There are a few things to keep in mind when trying to play funk authentically. Funk drumming often comes down to feel more than metronomic time-keeping skills. When you listen to those old songs, you may notice occasional tempo fluctuations from section to section. They could play time as well as we can, but click tracks weren’t commonplace yet so they let the music ebb and flow from section to section. With our current worship of the click track and quantized music, it might sound like heresy to mention it, but slight tempo shifts can musically lift one section out of another to create excitement. Another aspect of feel comes down to swing. Some funk grooves are played very straight while many others utilize slight degrees of swing. There is a wide range of possible feels between a straight eighth-note groove and a triplet shuffle. Many funk grooves are played somewhere in the middle, so learning to play half-swung feels is necessary to become a good funk drummer. When playing funk, don’t go for that wide open “Bonham” sound. Funk drummers muffle and tune their kits for the style. The kick drum is muffled, resulting in a deep staccato thud that really kicks you in the chest. Funk snare heads are often tuned as tightly as a tabletop for a crisp, high-pitched snap that cuts through the band. A little muffling helps keep funk’s busier grooves sounding clean and precise. Toms often are tuned low and are often muffled as well.

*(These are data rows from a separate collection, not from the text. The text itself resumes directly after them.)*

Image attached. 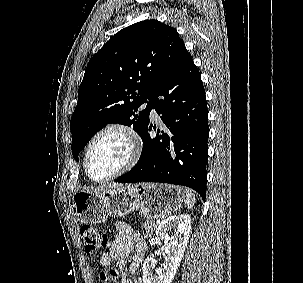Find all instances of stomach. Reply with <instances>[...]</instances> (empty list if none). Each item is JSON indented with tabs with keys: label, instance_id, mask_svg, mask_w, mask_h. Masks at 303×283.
<instances>
[{
	"label": "stomach",
	"instance_id": "1",
	"mask_svg": "<svg viewBox=\"0 0 303 283\" xmlns=\"http://www.w3.org/2000/svg\"><path fill=\"white\" fill-rule=\"evenodd\" d=\"M184 200L180 187L142 183L113 187L100 193L79 191L73 196V206L80 222L99 224L108 216L125 217L133 211L147 219H161L179 210Z\"/></svg>",
	"mask_w": 303,
	"mask_h": 283
}]
</instances>
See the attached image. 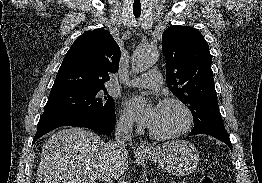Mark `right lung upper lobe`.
<instances>
[{
    "label": "right lung upper lobe",
    "instance_id": "right-lung-upper-lobe-1",
    "mask_svg": "<svg viewBox=\"0 0 262 183\" xmlns=\"http://www.w3.org/2000/svg\"><path fill=\"white\" fill-rule=\"evenodd\" d=\"M120 55V48L108 31H86L66 53L51 92L104 87L110 80L109 74L118 71Z\"/></svg>",
    "mask_w": 262,
    "mask_h": 183
}]
</instances>
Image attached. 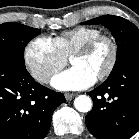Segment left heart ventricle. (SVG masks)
<instances>
[{"instance_id":"b2bd125f","label":"left heart ventricle","mask_w":139,"mask_h":139,"mask_svg":"<svg viewBox=\"0 0 139 139\" xmlns=\"http://www.w3.org/2000/svg\"><path fill=\"white\" fill-rule=\"evenodd\" d=\"M111 55V49L107 42L100 43L93 51L71 58L73 66H79L96 77L106 68Z\"/></svg>"}]
</instances>
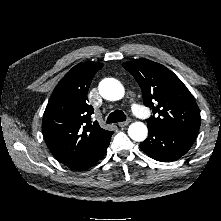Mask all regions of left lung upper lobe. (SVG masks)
<instances>
[{"mask_svg":"<svg viewBox=\"0 0 221 221\" xmlns=\"http://www.w3.org/2000/svg\"><path fill=\"white\" fill-rule=\"evenodd\" d=\"M123 67L138 82L143 102L152 109L147 125L174 132L197 134L200 111L194 97L182 81L169 69L148 59L125 62Z\"/></svg>","mask_w":221,"mask_h":221,"instance_id":"5c2ea615","label":"left lung upper lobe"}]
</instances>
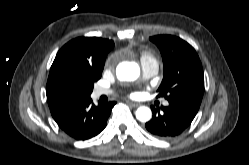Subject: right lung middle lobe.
Here are the masks:
<instances>
[{
	"instance_id": "dd1d6c3e",
	"label": "right lung middle lobe",
	"mask_w": 249,
	"mask_h": 165,
	"mask_svg": "<svg viewBox=\"0 0 249 165\" xmlns=\"http://www.w3.org/2000/svg\"><path fill=\"white\" fill-rule=\"evenodd\" d=\"M100 77V73L89 72L86 74V83L89 89L88 95H90L93 90L94 82H96Z\"/></svg>"
}]
</instances>
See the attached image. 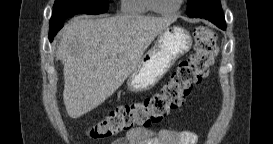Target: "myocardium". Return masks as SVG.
I'll return each mask as SVG.
<instances>
[{
	"label": "myocardium",
	"mask_w": 273,
	"mask_h": 144,
	"mask_svg": "<svg viewBox=\"0 0 273 144\" xmlns=\"http://www.w3.org/2000/svg\"><path fill=\"white\" fill-rule=\"evenodd\" d=\"M184 0H178V4L176 7L169 9V10H162L158 7L157 5V0H148V7L150 9V11H153L154 13L158 14V15H172L177 13L182 4H183Z\"/></svg>",
	"instance_id": "f54148a6"
}]
</instances>
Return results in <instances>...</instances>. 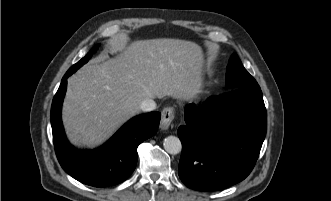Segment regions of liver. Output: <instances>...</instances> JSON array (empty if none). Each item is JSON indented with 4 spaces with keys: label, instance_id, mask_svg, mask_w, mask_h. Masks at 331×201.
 I'll return each instance as SVG.
<instances>
[{
    "label": "liver",
    "instance_id": "6515ba94",
    "mask_svg": "<svg viewBox=\"0 0 331 201\" xmlns=\"http://www.w3.org/2000/svg\"><path fill=\"white\" fill-rule=\"evenodd\" d=\"M117 49L115 58L88 63L68 79L62 119L74 145L102 143L147 98L197 92L203 55L196 43L160 38L120 43Z\"/></svg>",
    "mask_w": 331,
    "mask_h": 201
}]
</instances>
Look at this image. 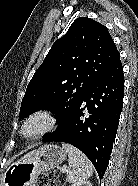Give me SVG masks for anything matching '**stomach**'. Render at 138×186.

A word of advice: fills are fun, but when playing funk, generally try to avoid them. Commitment to the groove is everything. When you’re grooving hard, you don’t want to interrupt the flow with fills. Stick your groove in their faces instead.

And finally, here they are- the groovy songs of the past, which are still as fresh, as they used to be back in the day:

  1. Stevie Wonder- Uptight (drummer- Pistol Allen)



2. The Staple Singers- I’ll take you there (drummer- Roger Hawkins)


3. Tower of Power- Oakland Stroke (drummer- David Garibladi)


4. The Meters- Cissy Strut (drummer- Joseph “Zig” Modeliste)


5.  The Fifth Dimension- Puppet Man (drummer- Hal Baine)


6. James Brown- Cold Sweat (drummer- Dave Stubblefield)


7. James Brown- Funky President (drummer- Allan Schwartzberg)


8. Aretha Franklin- Rock Steady (drummer- Bernard Purdie)


9. The Winstons- Amen Brother (drummer- Gregory Cylvester “G.C.” Coleman)


10. Prince- Sexy MF (drummer- Michael Bland)


Enjoy the listening! Let these songs be the inspiration for you and your drumming, alway remeber about making your musical horizons wider and wider everyday. Let there be groove!